The first time I heard of multiverse was when the Facebook CEO made a clumsy rebranding attempt to escape the countless scandals and inquiries that were bringing to their knees the social media. Mark Zuckerberg on October 28, 2021 announced the name change of Facebook to Meta. The word Meta comes from metaverse, an augmented reality platform in which the young CEO would have decided to invest for the next few years.
What is Metaverse?
Metaverse is a virtual universe in which is possible to find a large part of daily activities: meeting, lunches, workouts, games, all declined in a 3D version and all within everyone’s reach with a click and through a series of fundamental tools that allow you to fully experience this immersive experience (such as the Oculus Quest). All this happens through the projection of one’s own image in an avatar that interacts within this augmented reality.
A good example of what the metaverse could become in Fortnite. This is a hugely popular video game that has become a sort of alternate world where much more can be done. In this alternate reality, singer Travis Scott held the first virtual concert-event, attracting more than 12 million people to the game.
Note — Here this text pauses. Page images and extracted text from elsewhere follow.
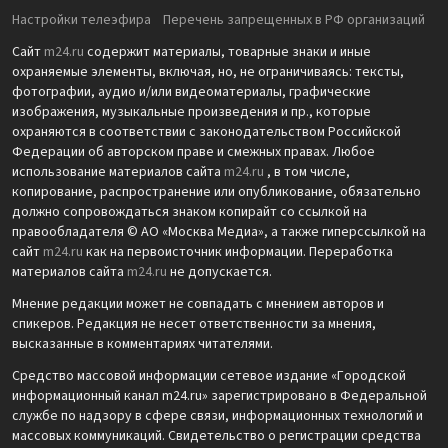
Настройки телеэфира
Перечень запрещенных в РФ организаций
Сайт
m24.ru
содержит материалы, товарные знаки и иные
охраняемые элементы, включая, но, не ограничиваясь: тексты,
фотографии, аудио и/или видеоматериалы, графические
изображения, музыкальные произведения и пр., которые
охраняются в соответствии с законодательством Российской
Федерации об авторском праве и смежных правах. Любое
использование материалов сайта
m24.ru
, в том числе,
копирование, распространение или опубликование, обязательно
должно сопровождаться знаком копирайт со ссылкой на
правообладателя © АО «Москва Медиа», а также гиперссылкой на
сайт
m24.ru
как на первоисточник информации. Переработка
материалов сайта
m24.ru
не допускается.
Мнение редакции может не совпадать с мнением авторов и
спикеров. Редакция не несет ответственности за мнения,
высказанные в комментариях читателями.
Средство массовой информации сетевое издание «Городской
информационный канал m24.ru» зарегистрировано в Федеральной
службе по надзору в сфере связи, информационных технологий и
массовых коммуникаций. Свидетельство о регистрации средства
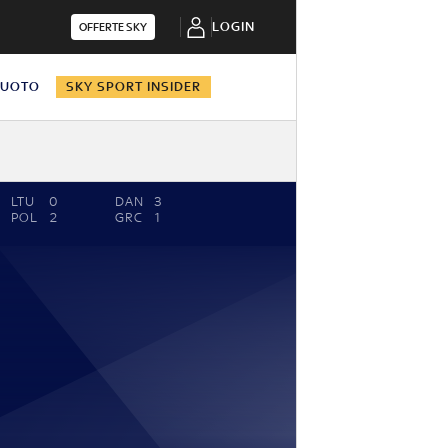
LOGIN
OFFERTE SKY
NUOTO
SKY SPORT INSIDER
LTU
0
DAN
3
POL
2
GRC
1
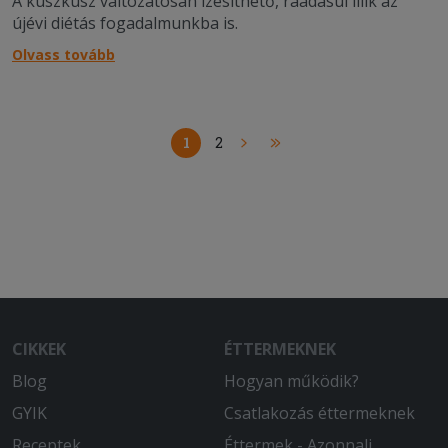
A kuszkusz változatosan ízesíthető, ráadásul illik az
újévi diétás fogadalmunkba is.
Olvass tovább
1
2
CIKKEK
ÉTTERMEKNEK
Blog
Hogyan működik?
GYIK
Csatlakozás éttermeknek
Receptek
Éttermek - Azonnali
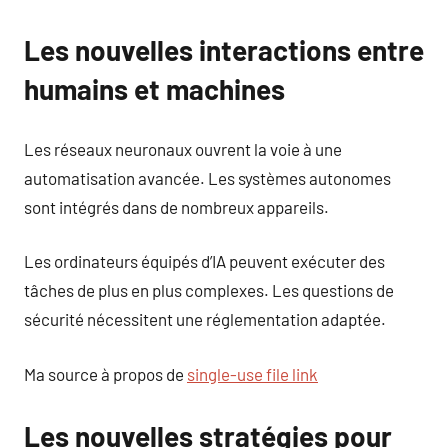
Les nouvelles interactions entre
humains et machines
Les réseaux neuronaux ouvrent la voie à une
automatisation avancée. Les systèmes autonomes
sont intégrés dans de nombreux appareils.
Les ordinateurs équipés d’IA peuvent exécuter des
tâches de plus en plus complexes. Les questions de
sécurité nécessitent une réglementation adaptée.
Ma source à propos de
single-use file link
Les nouvelles stratégies pour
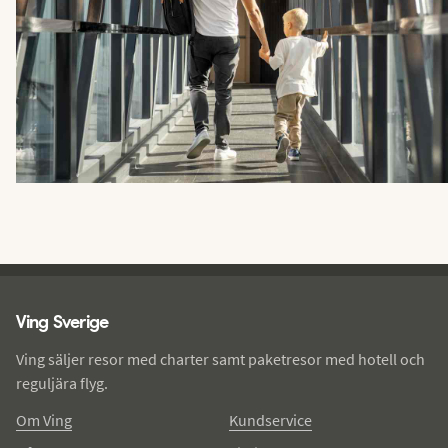
Ving - sidfot
Ving Sverige
Ving säljer resor med charter samt paketresor med hotell och
reguljära flyg.
Om Ving
Kundservice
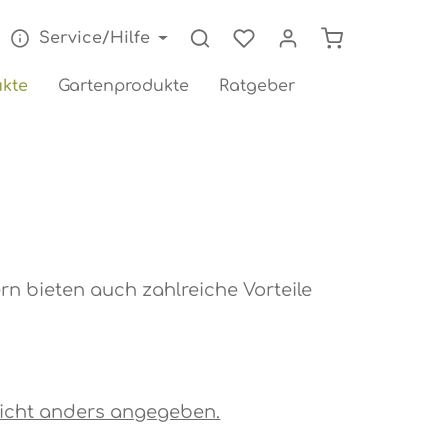
Warenkorb enthä
Service/Hilfe
kte
Gartenprodukte
Ratgeber
n bieten auch zahlreiche Vorteile
s nicht anders angegeben.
However, the possibilities that this new technology makes available are many: We could try to imagine a heart surgeon who has to carry out a very demanding operation on a patient, through virtual reality (VR) or augmented reality (AR) he can practice more by reducing the possibility of errors during the operation and at the same time to realize the actual complications that could occur. Furthermore, the metaverse can bring great value to the world of architectural and industrial design, indeed, thanks to the use of AR and VR it is possible to create 3D models of objects, environments and buildings and interact with them; it is possible to be inside a building even before it is built or to evaluate the progress of a construction site in real time. This clearly facilitates sharing and discussion even among colleagues and in general simplifies the design process by reducing the possibility of error, misunderstanding and, above all, reducing time and costs. The last significant example are digital twins, virtual models designed to accurately reflect physical objects. Thanks to the real-time sharing of the latter, engineers can simulate the behavior of complex systems managing to predict and prevent mechanical failures, thus reducing inefficiencies and costs.
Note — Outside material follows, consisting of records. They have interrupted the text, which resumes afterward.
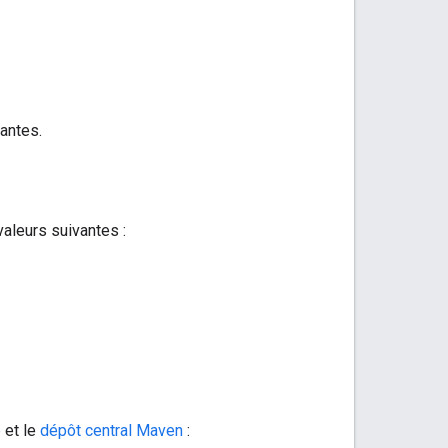
antes.
valeurs suivantes :
e
et le
dépôt central Maven
:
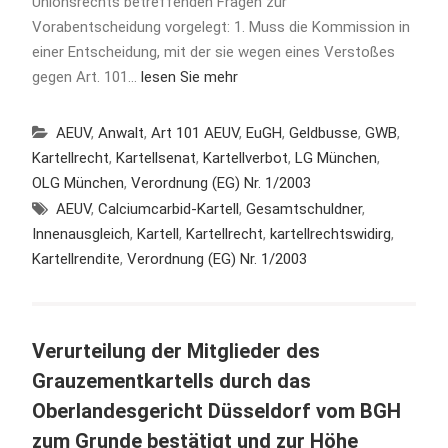
Unionsrechts betreffenden Fragen zur
Vorabentscheidung vorgelegt: 1. Muss die Kommission in
einer Entscheidung, mit der sie wegen eines Verstoßes
gegen Art. 101…
lesen Sie mehr
AEUV
,
Anwalt
,
Art 101 AEUV
,
EuGH
,
Geldbusse
,
GWB
,
Kartellrecht
,
Kartellsenat
,
Kartellverbot
,
LG München
,
OLG München
,
Verordnung (EG) Nr. 1/2003
AEUV
,
Calciumcarbid-Kartell
,
Gesamtschuldner
,
Innenausgleich
,
Kartell
,
Kartellrecht
,
kartellrechtswidirg
,
Kartellrendite
,
Verordnung (EG) Nr. 1/2003
Verurteilung der Mitglieder des
Grauzementkartells durch das
Oberlandesgericht Düsseldorf vom BGH
zum Grunde bestätigt und zur Höhe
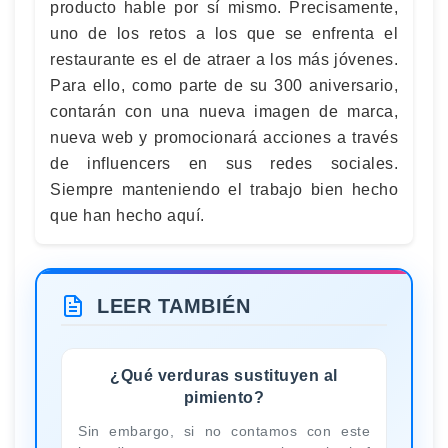
producto hable por sí mismo. Precisamente,
uno de los retos a los que se enfrenta el
restaurante es el de atraer a los más jóvenes.
Para ello, como parte de su 300 aniversario,
contarán con una nueva imagen de marca,
nueva web y promocionará acciones a través
de influencers en sus redes sociales.
Siempre manteniendo el trabajo bien hecho
que han hecho aquí.
LEER TAMBIÉN
¿Qué verduras sustituyen al
pimiento?
Sin embargo, si no contamos con este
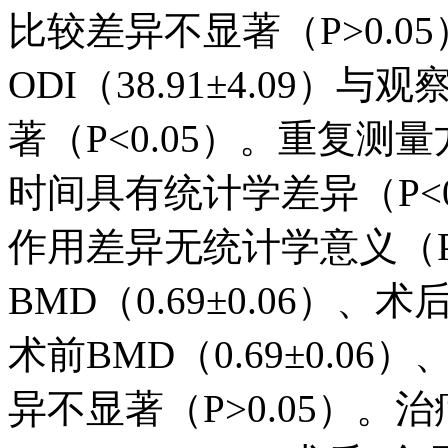
比较差异不显著（P>0.0
ODI（38.91±4.09）与观
著（P<0.05）。重复
时间具有统计学差异（P<
作用差异无统计学意义（P>
BMD（0.69±0.06）、术
术前BMD（0.69±0.06）
异不显著（P>0.05）。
It arises spontaneously to wonder if this evolution is not an aberration of our humanity which will only create a fake universe causing the whole community to lose what characterizes man by definition: his own humanity, his own soul. This development could forever distort our community and our way of living and understanding life. There is a risk of idealizing this artificial world: a place where everything is possible, everything is customizable and therefore better than the real world. Furthermore, stress and social anxiety could favor self-projection within these other realities which would ensure distance and distance from the feared situations. It would seem premature to speak of something that is currently still in its embryonic stage, yet it is clear that to deal with this new meta-world perspective, debates, meetings and reflections from an ethical and moral point of view are needed. We need moments of confrontation, broad, honest and frank. We need deep thoughts and words of meaning that help us not to make mistakes, not to let ourselves be governed by techno-enthusiasm but not even by techno-pessimism, because all this will also redefine the priorities that as human beings we should take into consideration in our evolutionary path. Such a strong push, given by this technological change, cannot be accepted by turning one’s head away or saying “I don’t care”, but rules and restrictions are needed and above all people who have the courage to ask themselves and ask loudly : what role will men play in the near digital future?